Work required: Please copy the records below word for word, leaving out the pictures.

Information supplied:
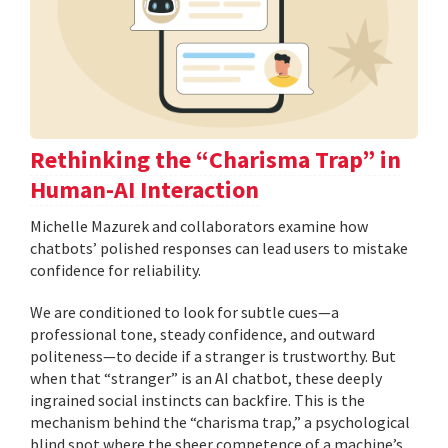
Rethinking the “Charisma Trap” in
Human-AI Interaction
Michelle Mazurek and collaborators examine how
chatbots’ polished responses can lead users to mistake
confidence for reliability.
We are conditioned to look for subtle cues—a
professional tone, steady confidence, and outward
politeness—to decide if a stranger is trustworthy. But
when that “stranger” is an AI chatbot, these deeply
ingrained social instincts can backfire. This is the
mechanism behind the “charisma trap,” a psychological
blind spot where the sheer competence of a machine’s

Answer box:
Rethinking the “Charisma Trap” in
Human-AI Interaction
Michelle Mazurek and collaborators examine how
chatbots’ polished responses can lead users to mistake
confidence for reliability.
We are conditioned to look for subtle cues—a
professional tone, steady confidence, and outward
politeness—to decide if a stranger is trustworthy. But
when that “stranger” is an AI chatbot, these deeply
ingrained social instincts can backfire. This is the
mechanism behind the “charisma trap,” a psychological
blind spot where the sheer competence of a machine’s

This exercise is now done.